[net.bugs.uucp] Discrepancies in UUCP SYSLOG timings

fair@dual.UUCP (Erik E. Fair) (08/09/84)

I have been trying to use the information kept in the UUCP SYSLOG for a
generalized report of UUCP traffic. I total up the number of transfers,
number of bytes in both directions and the total time spent
transferring data with awk, and mail myself a report once a week. All
well and good.

Then I modified the awk script to give me average characters per second
for receive and transmit of data, and a big ugly split appeared. We
received data from 10 to 30 cps slower than we transmitted it to the
same site.  I thought there was something wrong with our system until I
set up ucbvax to keep the same statistics. Guess what? They show the
same split for all the sites that they talk to. When ucbvax sends to
the remote, it sends at around 110 cps. When it receives from the
remote, it receives at 80 or 90 cps.

This tended to imply something strange going on in the timing in UUCP
itself. To show you what I mean, here are four lines from the SYSLOGs
of dual and ucbvax:

==> DUAL-SYSLOG <==
ucbvax!daemon M (8/7-9:18:33) (C,7367,1) (0:8:12)  <- 26578 / 245 secs
ucbvax!daemon M (8/7-9:18:38) (C,7367,2) (0:8:17)  <- 68 / 2 secs
ucbvax!uucp M (8/7-17:33:33) (C,12681,1) (0:38:5)  -> 1689 / 15 secs
ucbvax!uucp M (8/7-17:33:39) (C,12681,2) (0:38:11)  -> 57 / 0 secs

==> UCBVAX-SYSLOG <==
daemon dual (8/7-9:19) (460743571) sent data 26578 bytes 243 secs
daemon dual (8/7-9:19) (460743576) sent data 68 bytes 0 secs
uucp dual (8/7-17:34) (460773283) received data 1689 bytes 17 secs
uucp dual (8/7-17:34) (460773288) received data 57 bytes 2 secs

As you can see, there is a two second difference in the times on either
end. The receiving end says it takes 2 seconds longer than the transmit
end claims. For the folks wondering about configurations, DUAL is a
System V R 1 10Mhz 68000, and UCBVAX is a 4.2 BSD DEC VAX-11/750.

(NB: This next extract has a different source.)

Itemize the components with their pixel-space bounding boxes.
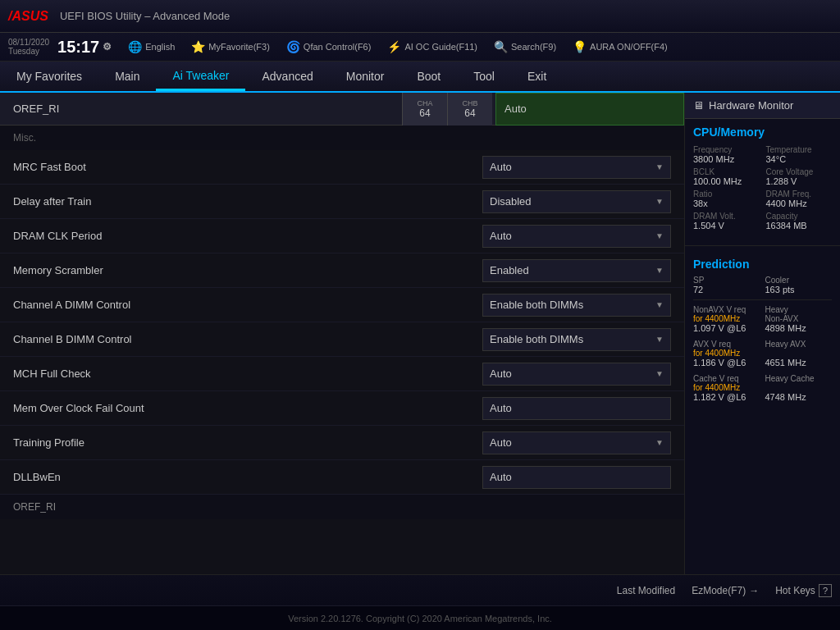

I looked over the timing code (it's in each of the protocol modules;
gio.c for this example) and it seems to be reasonable. The only thing
that caught my attention is that there seems to be a lot more packet
code to wade through for receive than transmit. Is that all this is?
Excessive overhead in receive?

Has anyone out there ever profiled uucico for transmitting and
receiving data at 1200 baud?

	discussion of the problem is encouraged,

	Erik E. Fair	ucbvax!fair	fair@ucb-arpa.ARPA

	dual!fair@BERKELEY.ARPA
	{ihnp4,ucbvax,hplabs,decwrl,cbosgd,sun,nsc,apple,pyramid}!dual!fair
	Dual Systems Corporation, Berkeley, California

chris@umcp-cs.UUCP (08/10/84)

It's probably due to all the context switching that goes on when UUCP
is receiving data at low baud rates.  The ``4.2'' UUCP has a hack in it
to do sleep()s to cut down on the overhead, but this raises the overall
time since a sleep(1) is on the average 1 second too long for a 64 byte
packet at 1200 baud (if you assume that a sleep(1) takes between .5 and
1.5 seconds; I haven't figured out what sleep(1) really does under 4.2,
what with alarm being a subroutine that calls setitimer which...).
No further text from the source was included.